Central to localizing cyber-attack vectors in control networks is determination of what sensor is the prime mover in a spoofing attack. Due to underlying physics, causal relationships will necessarily exist between some sensors. As a non-exhaustive example, temperature in one node will cause pressure in another node and vice versa. Some parameters may be more deterministically caused by some variables than others. However, when an attack occurs, these relationships may reverse or change in magnitude. Continuing with the non-exhaustive example, if the temperature at a given node in a gas network tends to causally determine the pressure at another node, and that temperature node is spoofed, the causal determination between pressure and temperature will for a time be disturbed. The control system may react to this disturbance, and restore causality in some sense, but until the control system catches up, a causal distortion may be observable, and this observation may be a means of localizing the attack. Methods for causality determination may include the use of Minimum Description Length (MDL) principles from the theory of Kolmogorov Complexity and Algorithmic Information Theory to infer causality. These methods utilize compression in some sense to estimate Kolmogorov Complexity, and to determine causal direction by quantifying the descriptive cost of one variable given another.
Embodiments apply the concept of Kolmogorov Complexity to sensor data to determine causal relationships between sensor variables by noting shifts in causal relationships of windowed data. These relationships may then be used to detect attacks. Compared to conventional Kolmogorov Complexity algorithms, which may not support continuous data types and thus lose the essence of the shape of data, embodiments provide a streamlined process to make the computation complexity tractable.
While machine learning models may help make predictions based on associations, they may not necessarily determine cause. A famous example is that ice cream consumption and drownings increase in the summer, but eating ice cream does not cause you to drown. In other words, correlation is not causation. One or more embodiments determine whether variable X determines variable Y or vice versa. In terms of cyber-security, if someone is spoofing a sensor so that it appears to be sending incorrect pressure values, for example, in a case that the pressure causes temperature in another part of the system, the temperature may not change in response to the spoof, which in turn may indicate an attack exists, and may help to indicate the location of the attack. Embodiments may determine whether variable X determines variable Y or vice versa, and then identify an inversion of the relationship.
Additionally, use of the method described herein to identify causal relationships may also be used as a means of feature selection for traditional machine learning techniques, where only highly causal features are utilized as inputs. As a non-exhaustive example, if you have 1000 features, the method described herein may be used to determine that twenty of those 1000 features are the most causal features in terms of predictions. Then the machine learning model may be built from those twenty features.

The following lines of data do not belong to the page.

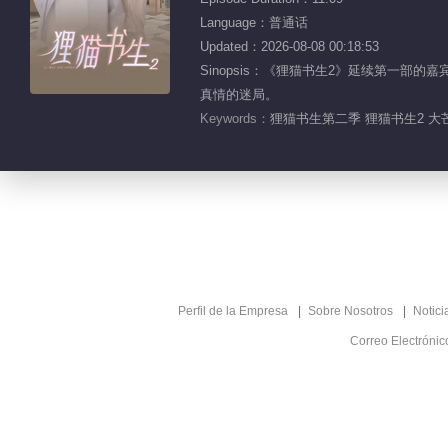
Language：普通话
Updated：2026-08-08 00:18:53
Sinopsis：《狸猫书生2》延续第一
真情的迷局。
Keywords：
狸猫书生第二季 狸猫书生2 大
Perfil de la Empresa
Sobre Nosotros
Notici
Correo Electróni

The present invention provides significant technical improvements to facilitate causality determinations between variables and cyber attack detection. The present invention is directed to more than merely a computer implementation of a routine or conventional activity previously known in the industry as it significantly advances the technical efficiency between devices by implementing a specific new method and system as defined herein. The present invention is a specific advancement in the area of directional causality and cyber detection by providing benefits in reduced computational complexity, improved accuracy, and detection and localization of a cyber-attack, and such advances are not merely a longstanding commercial practice. The present invention provides improvement beyond a mere generic computer implementation as it involves the processing and conversion of significant amounts of data in a new beneficial manner.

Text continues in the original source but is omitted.